The last of thirty-two first round polls comes your way today:

The title question is apt as you consider your choice today. How wide a path foes the folk genre cut into music as a whole, including sacred music?

The much-reviled “Kumbaya” has been transformed from a simple spiritual composed/revived not quite a hundred years ago, into an anthem of 60′s acoustic music (Thanks to Pete Seeger and Joan Baez), and now into a code-word for ridicule. Congrats on that latter part, you cynics. One of the last “popular songs” that is an explicit and direct prayer to God (Come by here, my Lord) is now sneered at universally. My take is that it shows the critics as either godless or bullies. Michael Ross offers up some apt commentary:

Decades ago, the song “Kumbaya” (alternatively spelled “Kum Ba Yah”) first became part of the national songbook as a call to peace. Since then, the message and meaning has been twisted into something altogether different. Derision of the song and its emotional foundation has become a required sign of toughness and pragmatism in American politics today, and this is especially true since the Sept. 11 attacks.

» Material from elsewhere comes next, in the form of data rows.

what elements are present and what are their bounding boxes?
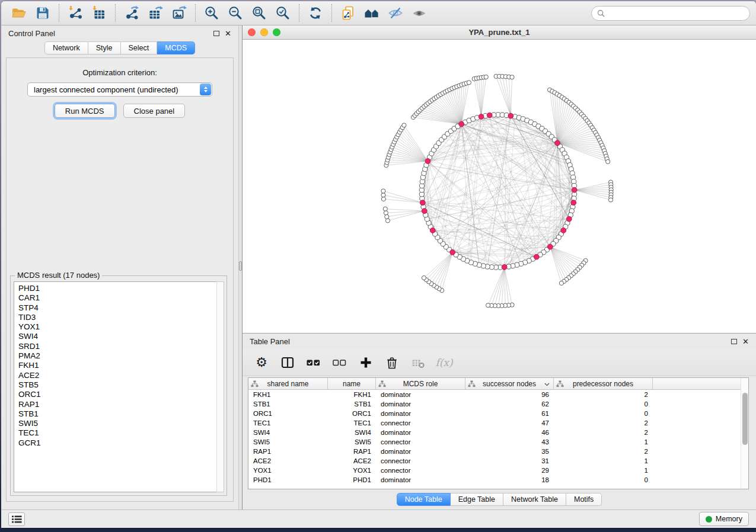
table-row[interactable]: FKH1FKH1dominator962 xyxy=(248,390,748,399)
zoom-in-button[interactable] xyxy=(200,3,224,23)
deselect-all-button[interactable] xyxy=(329,353,350,372)
network-node[interactable] xyxy=(486,303,490,307)
mcds-list-scrollbar[interactable] xyxy=(216,281,224,492)
close-panel-icon[interactable]: ✕ xyxy=(225,30,231,37)
column-header-successor-nodes[interactable]: successor nodes xyxy=(465,378,554,389)
memory-button[interactable]: Memory xyxy=(699,512,749,526)
export-network-button[interactable] xyxy=(120,3,143,23)
network-canvas[interactable] xyxy=(243,40,756,333)
tab-network[interactable]: Network xyxy=(44,41,88,55)
zoom-selected-button[interactable] xyxy=(271,3,295,23)
mcds-node-item[interactable]: CAR1 xyxy=(14,293,216,303)
mcds-node-item[interactable]: YOX1 xyxy=(14,322,216,332)
export-table-button[interactable] xyxy=(143,3,167,23)
network-node[interactable] xyxy=(381,193,385,197)
tab-motifs[interactable]: Motifs xyxy=(566,493,602,506)
mcds-node-item[interactable]: RAP1 xyxy=(14,400,216,409)
splitter-handle[interactable] xyxy=(239,261,242,271)
select-all-button[interactable] xyxy=(303,353,324,372)
network-node[interactable] xyxy=(381,189,385,193)
mcds-dominator-node[interactable] xyxy=(420,200,425,206)
panel-splitter[interactable] xyxy=(238,25,243,509)
mcds-node-item[interactable]: SWI4 xyxy=(14,332,216,341)
import-table-button[interactable] xyxy=(87,3,111,23)
network-node[interactable] xyxy=(559,281,563,285)
table-row[interactable]: RAP1RAP1dominator352 xyxy=(248,447,748,456)
tab-edge-table[interactable]: Edge Table xyxy=(451,493,503,506)
mcds-node-item[interactable]: TEC1 xyxy=(14,428,216,438)
mcds-dominator-node[interactable] xyxy=(425,159,430,164)
network-node[interactable] xyxy=(484,75,488,79)
column-header-shared-name[interactable]: shared name xyxy=(248,378,328,389)
mcds-dominator-node[interactable] xyxy=(502,264,507,270)
tab-select[interactable]: Select xyxy=(121,41,158,55)
network-node[interactable] xyxy=(467,81,471,85)
network-node[interactable] xyxy=(385,214,389,219)
import-network-button[interactable] xyxy=(63,3,87,23)
split-panel-button[interactable] xyxy=(277,353,298,372)
mcds-node-item[interactable]: TID3 xyxy=(14,313,216,322)
table-scrollbar-thumb[interactable] xyxy=(742,393,748,445)
zoom-fit-button[interactable] xyxy=(247,3,271,23)
mcds-dominator-node[interactable] xyxy=(566,216,572,222)
duplicate-network-button[interactable] xyxy=(336,3,360,23)
mcds-dominator-node[interactable] xyxy=(487,113,492,118)
hide-selected-button[interactable] xyxy=(384,3,407,23)
open-file-button[interactable] xyxy=(7,3,31,23)
table-row[interactable]: TEC1TEC1connector472 xyxy=(248,418,748,428)
network-node[interactable] xyxy=(422,275,426,280)
mcds-dominator-node[interactable] xyxy=(561,228,566,233)
save-session-button[interactable] xyxy=(31,3,55,23)
mcds-node-item[interactable]: SRD1 xyxy=(14,342,216,351)
table-scrollbar[interactable] xyxy=(741,378,748,489)
mcds-dominator-node[interactable] xyxy=(572,187,577,193)
network-node[interactable] xyxy=(383,207,387,211)
run-mcds-button[interactable]: Run MCDS xyxy=(55,104,115,118)
column-header-name[interactable]: name xyxy=(328,378,376,389)
delete-column-button[interactable] xyxy=(381,353,403,372)
close-panel-icon[interactable]: ✕ xyxy=(742,338,749,345)
mcds-node-item[interactable]: FKH1 xyxy=(14,361,216,370)
search-box[interactable] xyxy=(591,6,750,21)
mcds-node-item[interactable]: PMA2 xyxy=(14,351,216,361)
tab-network-table[interactable]: Network Table xyxy=(503,493,566,506)
table-row[interactable]: SWI4SWI4dominator462 xyxy=(248,428,748,437)
mcds-node-item[interactable]: ORC1 xyxy=(14,390,216,399)
mcds-node-item[interactable]: STP4 xyxy=(14,303,216,313)
mcds-dominator-node[interactable] xyxy=(508,113,513,118)
table-row[interactable]: ACE2ACE2connector311 xyxy=(248,456,748,466)
mcds-node-item[interactable]: GCR1 xyxy=(14,438,216,448)
tab-node-table[interactable]: Node Table xyxy=(397,493,451,506)
mcds-node-item[interactable]: SWI5 xyxy=(14,419,216,428)
tab-style[interactable]: Style xyxy=(88,41,121,55)
mcds-dominator-node[interactable] xyxy=(459,121,464,127)
table-row[interactable]: YOX1YOX1connector291 xyxy=(248,466,748,475)
mcds-dominator-node[interactable] xyxy=(422,209,427,214)
close-panel-button[interactable]: Close panel xyxy=(123,104,186,118)
mcds-node-item[interactable]: STB1 xyxy=(14,409,216,419)
add-column-button[interactable] xyxy=(355,353,377,372)
network-node[interactable] xyxy=(606,159,610,164)
mcds-dominator-node[interactable] xyxy=(547,244,553,249)
network-node[interactable] xyxy=(381,197,385,201)
mcds-dominator-node[interactable] xyxy=(534,254,539,259)
column-header-mcds-role[interactable]: MCDS role xyxy=(376,378,465,389)
network-node[interactable] xyxy=(608,198,613,202)
network-node[interactable] xyxy=(510,75,514,79)
first-neighbors-button[interactable] xyxy=(360,3,384,23)
table-row[interactable]: STB1STB1dominator620 xyxy=(248,399,748,409)
mcds-dominator-node[interactable] xyxy=(555,140,560,146)
mcds-result-list[interactable]: PHD1CAR1STP4TID3YOX1SWI4SRD1PMA2FKH1ACE2… xyxy=(14,281,216,492)
refresh-layout-button[interactable] xyxy=(304,3,327,23)
show-all-button[interactable] xyxy=(407,3,431,23)
panel-toggle-button[interactable] xyxy=(8,512,25,526)
mcds-node-item[interactable]: ACE2 xyxy=(14,371,216,380)
table-row[interactable]: SWI5SWI5connector431 xyxy=(248,437,748,447)
mcds-dominator-node[interactable] xyxy=(430,228,435,233)
mcds-node-item[interactable]: PHD1 xyxy=(14,284,216,293)
criterion-select[interactable]: largest connected component (undirected) xyxy=(27,82,212,97)
search-input[interactable] xyxy=(608,8,744,18)
network-node[interactable] xyxy=(402,123,406,127)
float-panel-icon[interactable] xyxy=(731,339,737,344)
table-row[interactable]: PHD1PHD1dominator180 xyxy=(248,475,748,485)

That’s a little sad, or a lot, depending on your point of view.

It’s a rather delicious irony that if you want to show your 9/11 toughness, you have to poll in favor of another folk song from across the Atlantic. “The Summons“ has gained a huge following in the twenty or so years since John Bell wrote his text for a traditional Scottish folk tune, Kelvingrove. I’ve always thought of John Bell as a fusion of Tom Conry and Jacques Berthier. A social justice sensibility and lyrical edginess combined with very basic roots music easily singable by virtually anyone. Who’s not to like or be big-time bothered by this thought in the second verse?

Will you leave yourself behind
If I but call your name?
Will you care for cruel and kind
And never be the same?
Will you risk the hostile stare
Should your life attract or scare?

Let’s face it: some songs do scare people. Does that make them necessarily bad or good to sing? Bad or good for church music? Maybe the polling would be better phrased as which of these two songs scares you less? Have fun.